I learned from many things around me that mood medication is a cover-up. Being raised Buddhist from childhood, I told myself that to heal I needed to deepen my practices and take better care of my food, sleep, and exercise. Then Michael Stone died. And I was forced to confront the fact that a commitment to self-work isn’t always enough. His death pushed me past my own years of resistance to try something new. Mood medication felt, shockingly, amazing. More like coming home to myself than the dulling or distancing I’d imagined. Why haven’t I heard these narratives? Why didn’t anyone tell me that sometimes medicine comes from the lake or the trees and sometimes from little pills and that only you can tell what you need. I want you to hear this narrative: medicine was amazing for me.

5. Killing the dreams of making it big

There’s this magical thing about how low art’s glass ceiling can be for femmes/queers/folks of colour/crazy people: when there’s nowhere to go, we look to where we are. We engage imminently with each other’s practices when there’s no individualized dream of making it big.

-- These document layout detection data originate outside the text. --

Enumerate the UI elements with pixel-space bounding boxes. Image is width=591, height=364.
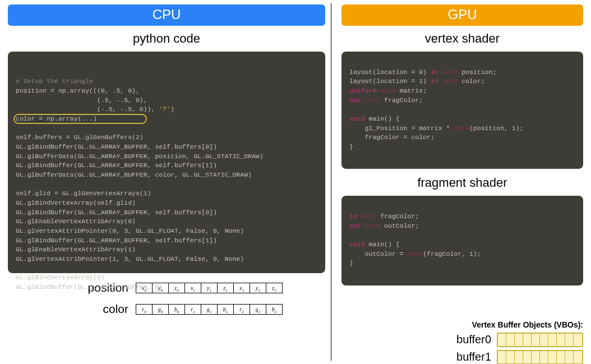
- code-line: GL.glBufferData(GL.GL_ARRAY_BUFFER, colo…: [16, 171, 252, 178]
- vbo-cell: [498, 334, 506, 346]
- code-line: }: [349, 259, 353, 266]
- code-line: GL.glBindBuffer(GL.GL_ARRAY_BUFFER, self…: [16, 162, 217, 169]
- vbo-cell: [548, 351, 557, 363]
- code-line: GL.glBindBuffer(GL.GL_ARRAY_BUFFER, self…: [16, 237, 217, 244]
- code-line: self.glid = GL.glGenVertexArrays(1): [16, 190, 151, 197]
- code-line: GL.glBindVertexArray(self.glid): [16, 199, 136, 206]
- array-cell: r0: [136, 304, 153, 315]
- vbo-label: buffer0: [456, 333, 491, 346]
- vbo-cell: [565, 334, 574, 346]
- vbo-cell: [515, 334, 523, 346]
- array-cell: y2: [250, 283, 266, 293]
- vbo-cell: [523, 334, 532, 346]
- vbo-cell: [574, 334, 582, 346]
- gpu-column: GPU vertex shader layout(location = 0) i…: [331, 0, 591, 364]
- vbo-cell: [548, 334, 557, 346]
- python-code-box: # Setup the triangle position = np.array…: [8, 52, 325, 273]
- cpu-header: CPU: [8, 4, 325, 26]
- code-line: GL.glBindVertexArray(0): [16, 274, 105, 281]
- vbo-cell: [557, 334, 565, 346]
- color-label: color: [78, 302, 128, 316]
- code-line: GL.glVertexAttribPointer(0, 3, GL.GL_FLO…: [16, 227, 244, 234]
- code-line: self.buffers = GL.glGenBuffers(2): [16, 133, 144, 141]
- array-cell: b0: [168, 304, 185, 315]
- python-code-title: python code: [8, 31, 325, 46]
- vbo-cell: [532, 351, 540, 363]
- vbo-cell: [523, 351, 532, 363]
- code-line: out vec4 outColor;: [349, 222, 419, 229]
- code-line: GL.glEnableVertexAttribArray(0): [16, 218, 136, 225]
- code-line: (-.5, -.5, 0)), 'f'): [16, 105, 174, 113]
- vertex-shader-title: vertex shader: [341, 31, 583, 46]
- vbo-cell: [557, 351, 565, 363]
- array-cell: b1: [217, 304, 234, 315]
- color-cells: r0g0b0r1g1b1r2g2b2: [136, 304, 283, 315]
- vbo-area: Vertex Buffer Objects (VBOs): buffer0buf…: [341, 320, 583, 364]
- code-line: layout(location = 1) in vec3 color;: [349, 77, 485, 85]
- code-line: in vec3 fragColor;: [349, 213, 419, 220]
- array-cell: z1: [217, 283, 234, 293]
- code-line: GL.glBindBuffer(GL.GL_ARRAY_BUFFER, self…: [16, 209, 217, 216]
- code-line: position = np.array(((0, .5, 0),: [16, 87, 140, 94]
- code-line: (.5, -.5, 0),: [16, 96, 147, 104]
- array-cell: b2: [266, 304, 283, 315]
- code-line: outColor = vec4(fragColor, 1);: [349, 250, 481, 257]
- code-line: }: [349, 143, 353, 150]
- vbo-cell: [540, 334, 548, 346]
- fragment-shader-title: fragment shader: [341, 176, 583, 190]
- array-cell: g1: [201, 304, 218, 315]
- vbo-row: buffer1: [341, 350, 583, 364]
- code-line: uniform mat4 matrix;: [349, 87, 427, 94]
- code-line: GL.glEnableVertexAttribArray(1): [16, 246, 136, 253]
- code-line: out vec3 fragColor;: [349, 96, 423, 104]
- code-line: GL.glBindBuffer(GL.GL_ARRAY_BUFFER, 0): [16, 283, 163, 291]
- array-cell: r2: [233, 304, 250, 315]
- array-cell: g2: [250, 304, 266, 315]
- array-cell: x1: [184, 283, 201, 293]
- vbo-cells: [497, 333, 583, 347]
- vbo-label: buffer1: [456, 351, 491, 363]
- code-line: layout(location = 0) in vec3 position;: [349, 68, 496, 76]
- vbo-title: Vertex Buffer Objects (VBOs):: [341, 320, 583, 329]
- cpu-column: CPU python code # Setup the triangle pos…: [0, 0, 331, 364]
- code-line: # Setup the triangle: [16, 77, 93, 85]
- diagram-root: CPU python code # Setup the triangle pos…: [0, 0, 591, 364]
- color-array: color r0g0b0r1g1b1r2g2b2: [8, 302, 325, 316]
- code-line: void main() {: [349, 115, 400, 122]
- vbo-cell: [506, 351, 515, 363]
- highlight-genbuffers: [13, 114, 147, 124]
- vbo-cell: [498, 351, 506, 363]
- vbo-cell: [574, 351, 582, 363]
- array-cell: x2: [233, 283, 250, 293]
- fragment-shader-box: in vec3 fragColor; out vec4 outColor; vo…: [341, 196, 583, 285]
- vbo-cell: [532, 334, 540, 346]
- code-line: GL.glBufferData(GL.GL_ARRAY_BUFFER, posi…: [16, 153, 264, 160]
- code-line: GL.glVertexAttribPointer(1, 3, GL.GL_FLO…: [16, 255, 244, 262]
- vbo-cell: [565, 351, 574, 363]
- array-cell: r1: [184, 304, 201, 315]
- vbo-cell: [506, 334, 515, 346]
- array-cell: y1: [201, 283, 218, 293]
- gpu-header: GPU: [341, 4, 583, 26]
- vbo-cell: [515, 351, 523, 363]
- code-line: GL.glBindBuffer(GL.GL_ARRAY_BUFFER, self…: [16, 143, 217, 150]
- array-cell: z2: [266, 283, 283, 293]
- code-line: void main() {: [349, 241, 400, 248]
- code-line: fragColor = color;: [349, 133, 435, 141]
- vertex-shader-box: layout(location = 0) in vec3 position; l…: [341, 52, 583, 169]
- array-cell: z0: [168, 283, 185, 293]
- vbo-cell: [540, 351, 548, 363]
- array-cell: g0: [152, 304, 169, 315]
- code-line: gl_Position = matrix * vec4(position, 1)…: [349, 125, 524, 132]
- vbo-row: buffer0: [341, 333, 583, 347]
- vbo-cells: [497, 350, 583, 364]
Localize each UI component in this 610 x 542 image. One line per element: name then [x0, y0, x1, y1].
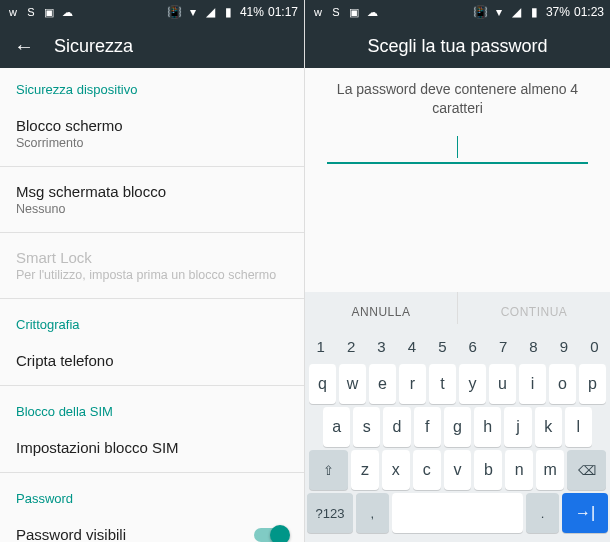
space-key[interactable]	[392, 493, 523, 533]
divider	[0, 232, 304, 233]
key-2[interactable]: 2	[337, 331, 364, 361]
cloud-icon: ☁	[60, 5, 74, 19]
key-z[interactable]: z	[351, 450, 379, 490]
key-k[interactable]: k	[535, 407, 562, 447]
vibrate-icon: 📳	[168, 5, 182, 19]
key-a[interactable]: a	[323, 407, 350, 447]
shift-key[interactable]: ⇧	[309, 450, 348, 490]
keyboard: 1 2 3 4 5 6 7 8 9 0 q w e r t y u i o p …	[305, 324, 610, 542]
settings-list[interactable]: Sicurezza dispositivo Blocco schermo Sco…	[0, 68, 304, 542]
signal-icon: ◢	[204, 5, 218, 19]
key-3[interactable]: 3	[368, 331, 395, 361]
key-9[interactable]: 9	[550, 331, 577, 361]
battery-icon: ▮	[222, 5, 236, 19]
period-key[interactable]: .	[526, 493, 559, 533]
section-crypto: Crittografia	[0, 303, 304, 340]
divider	[0, 385, 304, 386]
key-m[interactable]: m	[536, 450, 564, 490]
keyboard-number-row: 1 2 3 4 5 6 7 8 9 0	[307, 331, 608, 361]
encrypt-phone-item[interactable]: Cripta telefono	[0, 340, 304, 381]
battery-icon: ▮	[528, 5, 542, 19]
divider	[0, 472, 304, 473]
wifi-icon: ▾	[492, 5, 506, 19]
key-b[interactable]: b	[474, 450, 502, 490]
keyboard-row-4: ?123 , . →|	[307, 493, 608, 533]
key-8[interactable]: 8	[520, 331, 547, 361]
key-0[interactable]: 0	[581, 331, 608, 361]
key-l[interactable]: l	[565, 407, 592, 447]
key-4[interactable]: 4	[398, 331, 425, 361]
key-r[interactable]: r	[399, 364, 426, 404]
comma-key[interactable]: ,	[356, 493, 389, 533]
password-visible-item[interactable]: Password visibili	[0, 514, 304, 542]
sync-icon: S	[24, 5, 38, 19]
section-device-security: Sicurezza dispositivo	[0, 68, 304, 105]
page-title: Sicurezza	[54, 36, 133, 57]
keyboard-row-1: q w e r t y u i o p	[307, 364, 608, 404]
symbols-key[interactable]: ?123	[307, 493, 353, 533]
key-v[interactable]: v	[444, 450, 472, 490]
key-q[interactable]: q	[309, 364, 336, 404]
screen-lock-item[interactable]: Blocco schermo Scorrimento	[0, 105, 304, 162]
key-i[interactable]: i	[519, 364, 546, 404]
password-input[interactable]	[457, 136, 458, 158]
key-t[interactable]: t	[429, 364, 456, 404]
clock: 01:17	[268, 5, 298, 19]
key-j[interactable]: j	[504, 407, 531, 447]
key-5[interactable]: 5	[429, 331, 456, 361]
key-n[interactable]: n	[505, 450, 533, 490]
key-u[interactable]: u	[489, 364, 516, 404]
password-hint: La password deve contenere almeno 4 cara…	[305, 68, 610, 126]
key-e[interactable]: e	[369, 364, 396, 404]
key-c[interactable]: c	[413, 450, 441, 490]
wifi-icon: ▾	[186, 5, 200, 19]
clock: 01:23	[574, 5, 604, 19]
keyboard-row-2: a s d f g h j k l	[307, 407, 608, 447]
app-bar: ← Sicurezza	[0, 24, 304, 68]
signal-icon: ◢	[510, 5, 524, 19]
key-7[interactable]: 7	[489, 331, 516, 361]
status-bar: w S ▣ ☁ 📳 ▾ ◢ ▮ 37% 01:23	[305, 0, 610, 24]
wifi-calling-icon: w	[311, 5, 325, 19]
security-settings-screen: w S ▣ ☁ 📳 ▾ ◢ ▮ 41% 01:17 ← Sicurezza Si…	[0, 0, 305, 542]
enter-key[interactable]: →|	[562, 493, 608, 533]
status-bar: w S ▣ ☁ 📳 ▾ ◢ ▮ 41% 01:17	[0, 0, 304, 24]
key-w[interactable]: w	[339, 364, 366, 404]
key-y[interactable]: y	[459, 364, 486, 404]
key-f[interactable]: f	[414, 407, 441, 447]
cast-icon: ▣	[347, 5, 361, 19]
battery-percent: 37%	[546, 5, 570, 19]
page-title: Scegli la tua password	[367, 36, 547, 57]
battery-percent: 41%	[240, 5, 264, 19]
key-6[interactable]: 6	[459, 331, 486, 361]
key-p[interactable]: p	[579, 364, 606, 404]
key-s[interactable]: s	[353, 407, 380, 447]
wifi-calling-icon: w	[6, 5, 20, 19]
password-visible-toggle[interactable]	[254, 528, 288, 542]
back-icon[interactable]: ←	[14, 35, 34, 58]
key-h[interactable]: h	[474, 407, 501, 447]
key-o[interactable]: o	[549, 364, 576, 404]
cast-icon: ▣	[42, 5, 56, 19]
vibrate-icon: 📳	[474, 5, 488, 19]
keyboard-row-3: ⇧ z x c v b n m ⌫	[307, 450, 608, 490]
password-field-wrap	[305, 126, 610, 164]
divider	[0, 298, 304, 299]
divider	[0, 166, 304, 167]
choose-password-screen: w S ▣ ☁ 📳 ▾ ◢ ▮ 37% 01:23 Scegli la tua …	[305, 0, 610, 542]
app-bar: Scegli la tua password	[305, 24, 610, 68]
key-x[interactable]: x	[382, 450, 410, 490]
sync-icon: S	[329, 5, 343, 19]
sim-lock-settings-item[interactable]: Impostazioni blocco SIM	[0, 427, 304, 468]
lock-screen-message-item[interactable]: Msg schermata blocco Nessuno	[0, 171, 304, 228]
section-password: Password	[0, 477, 304, 514]
section-sim-lock: Blocco della SIM	[0, 390, 304, 427]
key-g[interactable]: g	[444, 407, 471, 447]
backspace-key[interactable]: ⌫	[567, 450, 606, 490]
cloud-icon: ☁	[365, 5, 379, 19]
key-1[interactable]: 1	[307, 331, 334, 361]
smart-lock-item: Smart Lock Per l'utilizzo, imposta prima…	[0, 237, 304, 294]
key-d[interactable]: d	[383, 407, 410, 447]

These brilliant writers are my pleasure in art, and I hope to continue engaging with their work as our joints get crunchier. They keep me nourished.


Alisha Mascarenhas’ poetry is visceral. Sharp and tender. She teaches me about loving deeply, with integrity. You can read her CBC short-listed nonfiction story on her father’s death here: Diving.


Esther Neff’s performance organizing and writing spark together to create brilliant theory on the politics of performance art-life. Esther keeps me believing/breathing. Here is her article Liberation Economics as Performance Art-Life.


MICE Magazine’s third issue, Ghost Intimacies, beautifully birthed by Sophie Le-Phat Ho and Ronald Rose-Antoinette, is fucking excellent (and completely available online). It also features one of my favourite art writers and fellow Cancer-rising softies, teaching me tenderness in criticality: Nazik Dakkach. Read her piece Untimely Considerations: Hospitality as Methodology.


I am also re-reading Erin Robinsong’s Rag Cosmologies and Joni Murphy’s Double Teenage. Both published by Book Thug. Both tear makers. You both have articulated the banal forces that organize life and helped me see them anew. Thank you.